Книга Виражи чужого мира - Вера Чиркова
Шрифт:
Интервал:
Закладка:
— Я тебя найду, все равно найду, — торопливо и жарко шептал за моей спиной блондин, — ты только жди.
— Отойди от нее, Найкарт, — сухо приказал эрг Дэсгард, подходя к нам. — Слово сказано.
Протянул руку и коснулся моей щеки, отчего в душе сразу улеглось раздражение и появилась непонятная апатия.
— Но она не о том говорила! — еще пытался спорить блондин, однако я не расслышала в его голосе никакой уверенности.
— Не имеет значения, — набрасывая на меня знакомый бесформенный серый капюшон с вуалью, тихо возразил Терезис. — Условия соблюдены, и договор вступает в силу.
— Но тот раз не считается, вы же сами ее подставили! — От отчаяния Найкарт готов был раскрыть все известные ему тайны, но соратники не дали.
— Ты слишком упрям, — резко оборвал блондина похожий на него мужчина, который, судя по его плотной фигуре и жестам, признал нас в день осеннего бала избранницами. — Тебе советовали не спешить. Она уже сказала Лотти слова зейры. А ты теперь любуйся вот на это!
Он мотнул головой, и его спутник, лекарь с конопатыми руками, мрачно хмурясь, подал Найкарту мой альбом.
Мне правда стало очень жаль блондина в этот момент при воспоминании о том, что я там намалевала. Но ничего сказать или сделать я уже не могла, снова ощущая себя марионеткой, способной ходить и говорить только по приказу мага.
— Иди за мной, — равнодушно приказал этот гад, и я покорно пошла вслед за ним в глубь сада, слыша шаги идущего за мной Терезиса и ощущая спиной пристальные взгляды светловолосых мужчин.
И вот чего, спрашивается, мне не жилось спокойно в этом прекрасном дворце?

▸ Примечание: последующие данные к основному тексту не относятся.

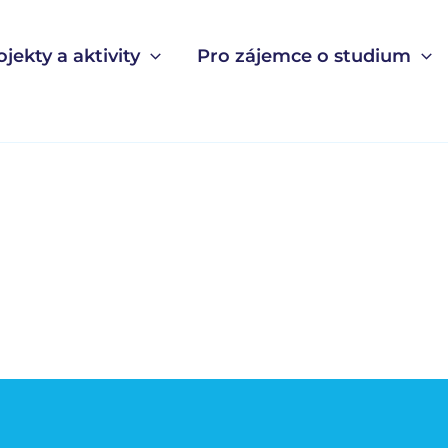
ojekty a aktivity
Pro zájemce o studium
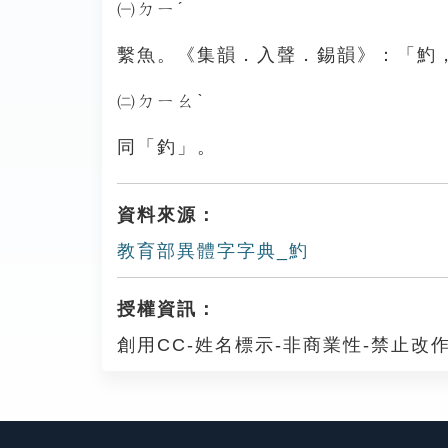
㈠ㄉㄧˊ
繫魚。《集韻．入聲．錫韻》：「魡
㈡ㄉㄧㄠˋ
同「釣」。
資料來源：
教育部異體字字典_魡
授權資訊：
創用CC-姓名標示-非商業性-禁止改作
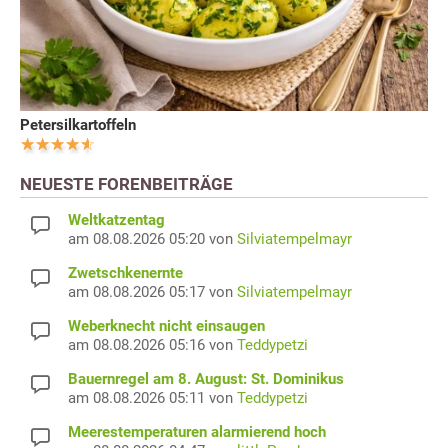
Petersilkartoffeln
NEUESTE FORENBEITRÄGE
Weltkatzentag
am 08.08.2026 05:20 von
Silviatempelmayr
Zwetschkenernte
am 08.08.2026 05:17 von
Silviatempelmayr
Weberknecht nicht einsaugen
am 08.08.2026 05:16 von
Teddypetzi
Bauernregel am 8. August: St. Dominikus
am 08.08.2026 05:11 von
Teddypetzi
Meerestemperaturen alarmierend hoch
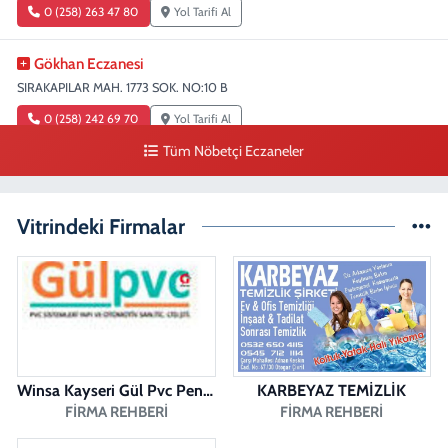
0 (258) 263 47 80
Yol Tarifi Al
Gökhan Eczanesi
SIRAKAPILAR MAH. 1773 SOK. NO:10 B
0 (258) 242 69 70
Yol Tarifi Al
Tüm Nöbetçi Eczaneler
Fatıma Şentürk Eczanesi
KARAMAN MAH. 1486 SOK. NO:26
Vitrindeki Firmalar
0 (258) 265 89 61
Yol Tarifi Al
Erman Eczanesi
KARAHASANLI MAH. 2040 SOK. NO:11 B
0 (258) 361 43 49
Yol Tarifi Al
Winsa Kayseri Gül Pvc Pencere Kayseri Winsa
KARBEYAZ TEMİZLİK
FIRMA REHBERI
FIRMA REHBERI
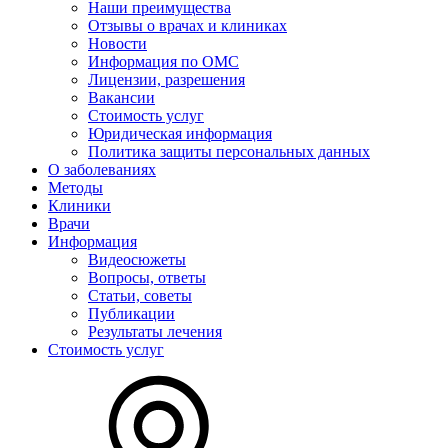
Наши преимущества
Отзывы о врачах и клиниках
Новости
Информация по ОМС
Лицензии, разрешения
Вакансии
Стоимость услуг
Юридическая информация
Политика защиты персональных данных
О заболеваниях
Методы
Клиники
Врачи
Информация
Видеосюжеты
Вопросы, ответы
Статьи, советы
Публикации
Результаты лечения
Стоимость услуг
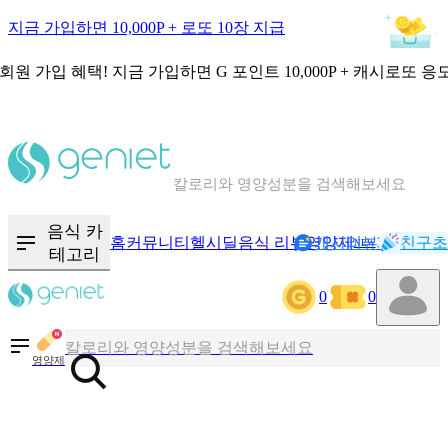
지금 가입하면 10,000P + 로또 10장 지급
회원 가입 혜택!
지금 가입하면
G 포인트 10,000P + 캐시로또 응
칼로리와 영양성분을 검색해보세요
혈당 · 다이어트 음식 검색해보세요
음식 카
홈
커뮤니티
헬시딜
음식 리뷰
영양제
캐시리뷰
기록
친구초
NEW
테고리
음식 · 영양제 리뷰를 찾아보세요
0
0
칼로리와 영양성분을 검색해보세요
영양제
혈당 · 다이어트 음식 검색해보세요
음식 · 영양제 리뷰를 찾아보세요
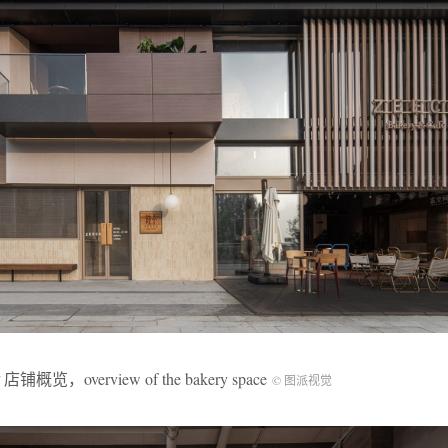
店铺概览，overview of the bakery space
© 图派视觉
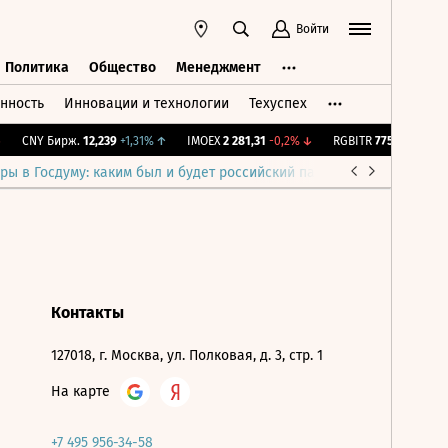
Войти
Политика
Общество
Менеджмент
нность
Инновации и технологии
Техуспех
ть
Политика
Общество
Менеджмент
CNY Бирж.
12,239
+1,31%
↑
IMOEX
2 281,31
-0,2%
↓
RGBITR
775,48
-0,03%
ры в Госдуму: каким был и будет российский парламент
Война н
Контакты
127018, г. Москва, ул. Полковая, д. 3, стр. 1
На карте
+7 495 956-34-58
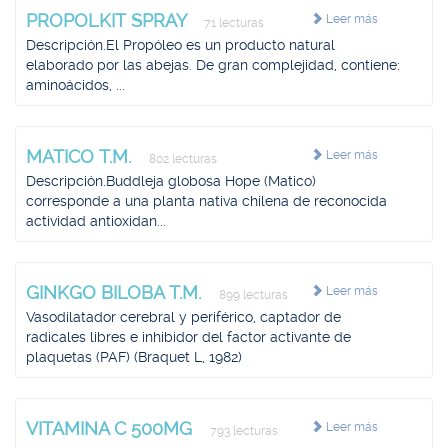
PROPOLKIT SPRAY
Leer más
71 lecturas
Descripción.El Propóleo es un producto natural
elaborado por las abejas. De gran complejidad, contiene:
aminoácidos, ...
MATICO T.M.
Leer más
802 lecturas
Descripción.Buddleja globosa Hope (Matico)
corresponde a una planta nativa chilena de reconocida
actividad antioxidan...
GINKGO BILOBA T.M.
Leer más
899 lecturas
Vasodilatador cerebral y periférico, captador de
radicales libres e inhibidor del factor activante de
plaquetas (PAF) (Braquet L, 1982)
VITAMINA C 500MG
Leer más
793 lecturas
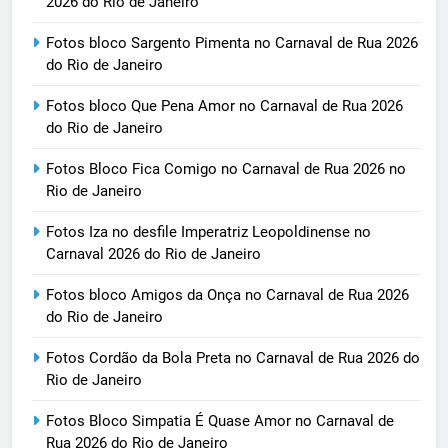
2026 do Rio de Janeiro
Fotos bloco Sargento Pimenta no Carnaval de Rua 2026
do Rio de Janeiro
Fotos bloco Que Pena Amor no Carnaval de Rua 2026
do Rio de Janeiro
Fotos Bloco Fica Comigo no Carnaval de Rua 2026 no
Rio de Janeiro
Fotos Iza no desfile Imperatriz Leopoldinense no
Carnaval 2026 do Rio de Janeiro
Fotos bloco Amigos da Onça no Carnaval de Rua 2026
do Rio de Janeiro
Fotos Cordão da Bola Preta no Carnaval de Rua 2026 do
Rio de Janeiro
Fotos Bloco Simpatia É Quase Amor no Carnaval de
Rua 2026 do Rio de Janeiro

Почему даже на миг не заподозрила, что может быть какой-то лимит на заветные слова? После которого меня просто вернут хозяину, как не поддающееся дрессуре животное?
И может, даже не навсегда вернут, а только на период дрессировки? И теперь я сполна вкушу прелестей сурового воспитания непокорных наложниц?
Или того хуже, конвоируют назад, к зейру Жантурио? И придется мне работать сразу на двух должностях, ночью — наложницей хозяина, а днем — Шахразадой для его сыновей?
Топая под тихое жужжание собственных ехидных мыслей, я не заметила, как мы дошли до ограды. Вернее, до маленькой металлической калитки, встроенной в каменную стену в два человеческих роста высотой. Дэсгард достал из кошеля, висевшего на поясе, ключ, отпер калитку, пропустил сначала нас, оглянулся, вышел сам и запер калитку за собой.
Осторожно осмотрев местность из-под вуали, понимаю, что мы стоим на узкой улочке, типичной для тихой окраины восточных городов. Вокруг высокие глухие заборы, за которыми течет мирная жизнь. Курятся кое-где дымки очагов, слышен детский плач и тихая мелодия то ли дудки, то ли флейты.
Тихое цоканье копыт пары лошадок, запряженных в небольшую серую карету, ни капли не насторожило и не встревожило моих конвоиров. И только когда лошадки замерли возле нас, я догадалась, что это и есть транспорт, на котором меня увезут в неизвестность.
Как выяснилось, я была права. Вскоре я уже сидела на заднем сиденье рядом с Терезисом, а Дэсгард полулежа устроился напротив и, прикрыв глаза, продремал почти два часа, пока мы куда-то ехали. За маленьким оконцем, в которое мне никто не запретил смотреть, в скором времени совсем стемнело, и дорогу освещали только редкие и тусклые фонари.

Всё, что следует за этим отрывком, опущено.